Nel campo del lavoro, essere giovani in Italia è diverso dall’essere giovani all’estero?
Non ho mai fatto l’esperienza di lavorare in Italia. La formazione che si ha da studenti, come dicevo prima, e’ molto buona. Da quel punto di vista, per studenti bravi e motivati, non penso faccia troppa differenza. Il problema viene dopo: una volta completati gli studi, che possibilita’ si aprono per un giovane scienziato? All’estero senz’altro ci sono molte piu’ opportunita’.
Sul lavoro, le è mai capitato qualche episodio divertente, legato allo stupore altrui nel constatare la sua giovane età?

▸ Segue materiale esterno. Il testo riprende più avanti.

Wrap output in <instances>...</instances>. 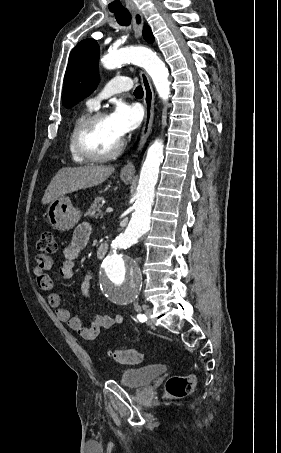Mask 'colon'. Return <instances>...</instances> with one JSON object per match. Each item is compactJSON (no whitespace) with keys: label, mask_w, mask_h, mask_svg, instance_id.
I'll return each mask as SVG.
<instances>
[{"label":"colon","mask_w":281,"mask_h":453,"mask_svg":"<svg viewBox=\"0 0 281 453\" xmlns=\"http://www.w3.org/2000/svg\"><path fill=\"white\" fill-rule=\"evenodd\" d=\"M55 232L45 230L37 243L38 254L45 250L46 255H57L58 247L55 246ZM110 359L116 363H142L146 360L144 353L133 349H112ZM192 375L180 374L172 376L167 383V393L174 398L185 397L191 387Z\"/></svg>","instance_id":"5ec220e1"}]
</instances>
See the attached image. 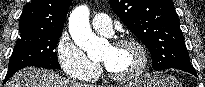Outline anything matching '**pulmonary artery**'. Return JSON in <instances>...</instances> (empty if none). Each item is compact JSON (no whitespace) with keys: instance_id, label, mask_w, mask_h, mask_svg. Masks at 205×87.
Instances as JSON below:
<instances>
[{"instance_id":"e3ab8cb5","label":"pulmonary artery","mask_w":205,"mask_h":87,"mask_svg":"<svg viewBox=\"0 0 205 87\" xmlns=\"http://www.w3.org/2000/svg\"><path fill=\"white\" fill-rule=\"evenodd\" d=\"M93 28L106 35H110L113 31L112 20L106 13H97L92 18Z\"/></svg>"}]
</instances>
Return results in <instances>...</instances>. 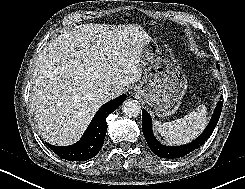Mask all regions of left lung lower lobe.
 <instances>
[{
    "instance_id": "0a47b994",
    "label": "left lung lower lobe",
    "mask_w": 245,
    "mask_h": 189,
    "mask_svg": "<svg viewBox=\"0 0 245 189\" xmlns=\"http://www.w3.org/2000/svg\"><path fill=\"white\" fill-rule=\"evenodd\" d=\"M217 68L219 69V65L217 64ZM223 98H221L222 100ZM223 101H219L217 104L214 114L210 120V123L204 130V132L193 142L182 145V146H164L160 142L157 141L152 131V122L150 115L143 109L142 110V130L146 142L152 152L162 158H179L183 157L195 149L199 148L212 134L222 111Z\"/></svg>"
}]
</instances>
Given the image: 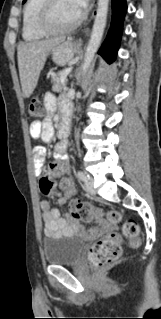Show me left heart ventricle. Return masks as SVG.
I'll return each mask as SVG.
<instances>
[{"label": "left heart ventricle", "mask_w": 161, "mask_h": 319, "mask_svg": "<svg viewBox=\"0 0 161 319\" xmlns=\"http://www.w3.org/2000/svg\"><path fill=\"white\" fill-rule=\"evenodd\" d=\"M81 13L74 0H57L52 13V23L56 27H65Z\"/></svg>", "instance_id": "left-heart-ventricle-1"}]
</instances>
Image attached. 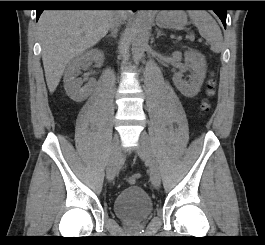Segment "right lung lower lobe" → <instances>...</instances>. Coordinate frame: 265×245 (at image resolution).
Returning <instances> with one entry per match:
<instances>
[{"instance_id":"1","label":"right lung lower lobe","mask_w":265,"mask_h":245,"mask_svg":"<svg viewBox=\"0 0 265 245\" xmlns=\"http://www.w3.org/2000/svg\"><path fill=\"white\" fill-rule=\"evenodd\" d=\"M53 4V3H52ZM52 6H73L67 3H54ZM77 6L79 7H134V5L128 1H83ZM136 11L135 9H132ZM43 9H37V20L39 19Z\"/></svg>"}]
</instances>
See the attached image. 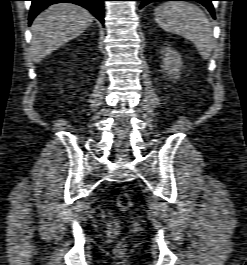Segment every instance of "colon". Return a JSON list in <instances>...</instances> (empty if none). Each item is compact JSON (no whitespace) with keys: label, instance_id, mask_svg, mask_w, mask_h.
I'll use <instances>...</instances> for the list:
<instances>
[{"label":"colon","instance_id":"1","mask_svg":"<svg viewBox=\"0 0 247 265\" xmlns=\"http://www.w3.org/2000/svg\"><path fill=\"white\" fill-rule=\"evenodd\" d=\"M116 205L120 211H122V212L128 211L132 205V201H131L130 196L126 193L119 194L116 198ZM115 249L118 253H123L125 251L124 242H119L116 245Z\"/></svg>","mask_w":247,"mask_h":265}]
</instances>
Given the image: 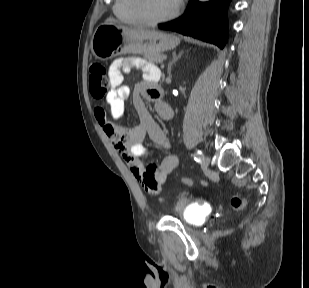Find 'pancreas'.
Segmentation results:
<instances>
[{
	"mask_svg": "<svg viewBox=\"0 0 309 288\" xmlns=\"http://www.w3.org/2000/svg\"><path fill=\"white\" fill-rule=\"evenodd\" d=\"M146 58L148 59L150 63L158 64V63L163 62V60L165 59V55L161 53L150 54V55H147Z\"/></svg>",
	"mask_w": 309,
	"mask_h": 288,
	"instance_id": "cf45deb5",
	"label": "pancreas"
}]
</instances>
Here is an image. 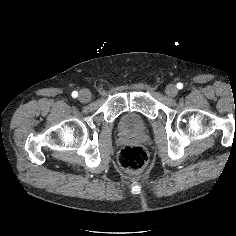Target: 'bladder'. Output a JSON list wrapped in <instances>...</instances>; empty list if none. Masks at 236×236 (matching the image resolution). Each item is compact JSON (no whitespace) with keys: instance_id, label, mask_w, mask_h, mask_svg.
Segmentation results:
<instances>
[{"instance_id":"1","label":"bladder","mask_w":236,"mask_h":236,"mask_svg":"<svg viewBox=\"0 0 236 236\" xmlns=\"http://www.w3.org/2000/svg\"><path fill=\"white\" fill-rule=\"evenodd\" d=\"M120 126L125 131L139 132L145 128V120L135 112H126L120 120Z\"/></svg>"}]
</instances>
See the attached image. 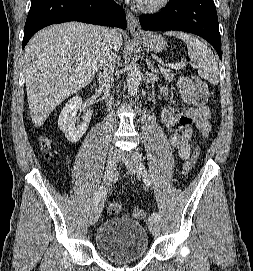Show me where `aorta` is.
<instances>
[{
    "label": "aorta",
    "mask_w": 253,
    "mask_h": 271,
    "mask_svg": "<svg viewBox=\"0 0 253 271\" xmlns=\"http://www.w3.org/2000/svg\"><path fill=\"white\" fill-rule=\"evenodd\" d=\"M141 74L139 65L136 61H132L127 69V89L131 96H135L140 85Z\"/></svg>",
    "instance_id": "1"
}]
</instances>
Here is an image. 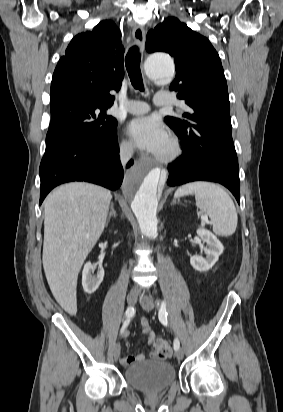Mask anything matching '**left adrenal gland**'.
I'll return each mask as SVG.
<instances>
[{"mask_svg":"<svg viewBox=\"0 0 283 412\" xmlns=\"http://www.w3.org/2000/svg\"><path fill=\"white\" fill-rule=\"evenodd\" d=\"M174 204H176V199H173V201L171 203V205H174Z\"/></svg>","mask_w":283,"mask_h":412,"instance_id":"a2214340","label":"left adrenal gland"}]
</instances>
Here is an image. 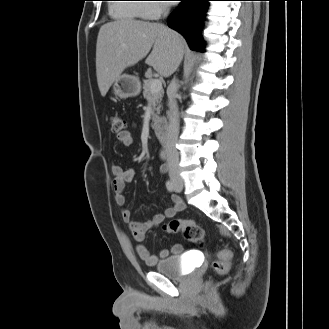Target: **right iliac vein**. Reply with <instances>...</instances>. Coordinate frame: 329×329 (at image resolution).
Here are the masks:
<instances>
[{
  "mask_svg": "<svg viewBox=\"0 0 329 329\" xmlns=\"http://www.w3.org/2000/svg\"><path fill=\"white\" fill-rule=\"evenodd\" d=\"M176 184L179 185V186H183V182L181 180H175Z\"/></svg>",
  "mask_w": 329,
  "mask_h": 329,
  "instance_id": "right-iliac-vein-1",
  "label": "right iliac vein"
}]
</instances>
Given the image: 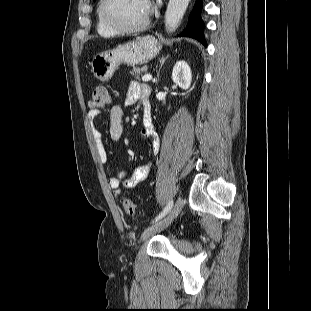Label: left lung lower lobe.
I'll list each match as a JSON object with an SVG mask.
<instances>
[{
  "mask_svg": "<svg viewBox=\"0 0 311 311\" xmlns=\"http://www.w3.org/2000/svg\"><path fill=\"white\" fill-rule=\"evenodd\" d=\"M201 7L202 3L198 0L189 16L188 25L181 33V36L192 37L206 46V41L203 35L204 23L200 16Z\"/></svg>",
  "mask_w": 311,
  "mask_h": 311,
  "instance_id": "obj_1",
  "label": "left lung lower lobe"
}]
</instances>
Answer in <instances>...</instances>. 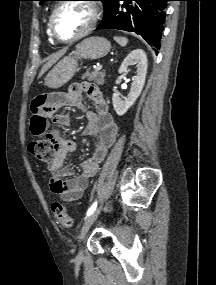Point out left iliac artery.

No, dal punto di vista generale della carriera accademica e scientifica non sono in una fascia di eta’ diversa da quella che normalmente ci si aspetta in questo ambiente. Al primo convegno scientifico a cui andai molti anni fa (ma quello era in Italia dove si ha una percezione diversa di questi fattori di eta’) qualcuno si stupi’: avevo ventun anni.
Lei riassume in sé quelli che potrebbero essere considerati due grandi “ostacoli”: il fatto che sia una donna e il fatto che sia giovane. La combinazione di questi due fattori le è stata mai di intralcio, nel suo lavoro?
Come dicevo, “giovane” non si applica gran che nel mio ambiente: ho l’eta’ che ci si aspetta che uno abbia al mio livello di carriera, ne’ piu’ ne’ meno. Le donne sono senz’altro ancora in minoranza nelle posizioni accademiche scientifiche, specie quelle di alto livello, e questo e’ ancora un effetto di quella che e’ stata sempre la marginalizzazione della donna nella societa’ tradizionale. La societa’ per fortuna cambia e alla fine spariranno anche queste differenze.
Se l’essere donna puo’ rendere le cose difficili nella carriera scientifica e’ difficile a dirsi: ci sono studi che cercano di individuare il “bias” inconsapevole che colleghi possono avere e come si manifesti, ma quando questo accade e’ di solito in forme sottili ed implicite, per cui e’ difficile direttamente accusare qualcuno di parzialita’. E’ proprio il fatto che i pregiudizi siano subdoli e spesso inconsci che rende difficile combatterli efficacemente.
Ha qualche hobby, passione, oltre alla matematica?
L’attivismo politico, in varie strutture della sinistra extraparlamentare, collettivi anarchici e comunisti; occasionalmente scrivo romanzi, racconti, pezzi teatrali; mi piacciono l’arte astratta e surrealista e la musica atonale.